Working through the lines below, return each one that holds "battery".
The data START
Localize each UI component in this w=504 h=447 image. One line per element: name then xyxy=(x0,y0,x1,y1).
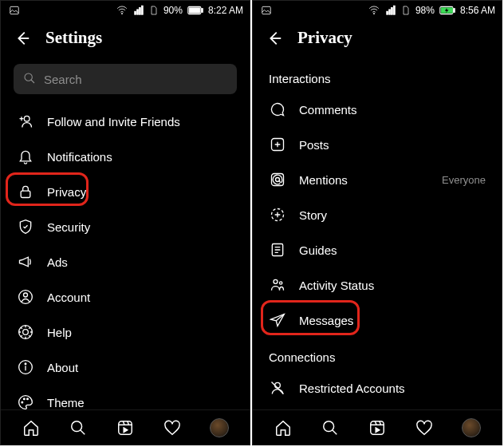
menu-item-posts[interactable]: Posts xyxy=(253,127,502,162)
status-bar: 98% 8:56 AM xyxy=(253,1,502,20)
search-input[interactable]: Search xyxy=(14,64,237,94)
mention-icon xyxy=(269,171,286,188)
menu-label: Privacy xyxy=(47,185,234,199)
menu-label: Theme xyxy=(47,396,234,409)
clock: 8:56 AM xyxy=(460,5,495,16)
svg-rect-7 xyxy=(202,9,203,13)
signal-icon xyxy=(385,5,396,16)
info-icon xyxy=(17,358,34,376)
svg-point-20 xyxy=(27,398,29,400)
battery-pct: 90% xyxy=(163,5,183,16)
page-title: Settings xyxy=(45,28,102,48)
nav-home[interactable] xyxy=(21,417,41,438)
section-connections: Connections xyxy=(253,338,502,370)
nav-reels[interactable] xyxy=(115,417,136,438)
nav-search[interactable] xyxy=(320,417,341,438)
battery-icon xyxy=(187,6,203,15)
clock: 8:22 AM xyxy=(208,5,243,16)
svg-rect-25 xyxy=(387,11,388,14)
lock-icon xyxy=(17,183,34,200)
svg-rect-28 xyxy=(393,6,395,14)
svg-rect-0 xyxy=(10,6,19,14)
svg-rect-26 xyxy=(389,10,391,14)
svg-point-17 xyxy=(25,363,26,365)
menu-item-comments[interactable]: Comments xyxy=(253,92,502,127)
megaphone-icon xyxy=(17,253,34,271)
bottom-nav xyxy=(1,409,250,445)
svg-point-39 xyxy=(275,382,281,388)
menu-label: Security xyxy=(47,220,234,234)
activity-icon xyxy=(269,276,286,294)
menu-label: About xyxy=(47,361,234,374)
menu-item-story[interactable]: Story xyxy=(253,197,502,232)
menu-label: Story xyxy=(299,208,486,222)
menu-item-about[interactable]: About xyxy=(1,350,250,385)
menu-label: Notifications xyxy=(47,150,234,164)
menu-item-theme[interactable]: Theme xyxy=(1,385,250,409)
search-icon xyxy=(23,72,36,87)
menu-label: Mentions xyxy=(299,173,429,187)
nav-profile[interactable] xyxy=(209,417,230,438)
nav-reels[interactable] xyxy=(367,417,388,438)
menu-label: Comments xyxy=(299,103,486,117)
menu-item-account[interactable]: Account xyxy=(1,279,250,314)
page-title: Privacy xyxy=(297,28,352,48)
guides-icon xyxy=(269,241,286,259)
nav-home[interactable] xyxy=(273,417,293,438)
privacy-screen: 98% 8:56 AM Privacy Interactions Comment… xyxy=(252,0,502,445)
status-bar: 90% 8:22 AM xyxy=(1,1,250,20)
privacy-menu: Interactions Comments Posts Mentions Eve… xyxy=(253,59,502,409)
section-interactions: Interactions xyxy=(253,59,502,92)
menu-item-privacy[interactable]: Privacy xyxy=(1,174,250,209)
nav-search[interactable] xyxy=(68,417,89,438)
battery-charging-icon xyxy=(439,6,455,15)
nav-activity[interactable] xyxy=(162,417,183,438)
menu-label: Account xyxy=(47,291,234,304)
menu-item-activity-status[interactable]: Activity Status xyxy=(253,267,502,303)
menu-item-mentions[interactable]: Mentions Everyone xyxy=(253,162,502,197)
svg-point-34 xyxy=(276,178,280,182)
nav-profile[interactable] xyxy=(461,417,482,438)
svg-point-9 xyxy=(25,73,32,81)
sim-icon xyxy=(149,5,159,16)
add-user-icon xyxy=(17,113,34,130)
menu-item-security[interactable]: Security xyxy=(1,209,250,244)
messages-icon xyxy=(269,311,286,329)
settings-menu: Follow and Invite Friends Notifications … xyxy=(1,104,250,409)
menu-item-guides[interactable]: Guides xyxy=(253,232,502,267)
menu-item-ads[interactable]: Ads xyxy=(1,244,250,279)
svg-rect-2 xyxy=(135,11,136,14)
header: Privacy xyxy=(253,20,502,59)
svg-point-18 xyxy=(22,402,23,403)
sim-icon xyxy=(401,5,411,16)
avatar xyxy=(210,418,229,437)
svg-rect-41 xyxy=(371,421,384,434)
svg-rect-30 xyxy=(454,9,455,13)
svg-rect-27 xyxy=(392,8,393,15)
menu-label: Restricted Accounts xyxy=(299,382,486,395)
palette-icon xyxy=(17,394,34,409)
svg-rect-5 xyxy=(141,6,143,14)
restricted-icon xyxy=(269,379,286,397)
back-icon[interactable] xyxy=(14,30,31,47)
battery-pct: 98% xyxy=(415,5,435,16)
menu-item-messages[interactable]: Messages xyxy=(253,303,502,338)
menu-label: Help xyxy=(47,326,234,339)
menu-value: Everyone xyxy=(442,174,486,186)
svg-point-24 xyxy=(373,14,374,14)
svg-point-13 xyxy=(24,293,28,297)
menu-item-follow-invite[interactable]: Follow and Invite Friends xyxy=(1,104,250,139)
nav-activity[interactable] xyxy=(414,417,435,438)
menu-item-notifications[interactable]: Notifications xyxy=(1,139,250,174)
svg-rect-4 xyxy=(140,8,141,15)
menu-label: Messages xyxy=(299,314,486,327)
menu-item-restricted[interactable]: Restricted Accounts xyxy=(253,370,502,405)
menu-label: Follow and Invite Friends xyxy=(47,115,234,129)
menu-item-help[interactable]: Help xyxy=(1,314,250,350)
comment-icon xyxy=(269,101,286,118)
header: Settings xyxy=(1,20,250,59)
back-icon[interactable] xyxy=(266,30,283,47)
signal-icon xyxy=(133,5,144,16)
svg-point-15 xyxy=(23,330,29,335)
svg-point-38 xyxy=(280,282,282,284)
The data END
- **Expected output**:
battery-pct: 90% xyxy=(163,5,183,16)
battery-icon xyxy=(187,6,203,15)
battery-charging-icon xyxy=(439,6,455,15)
battery-pct: 98% xyxy=(415,5,435,16)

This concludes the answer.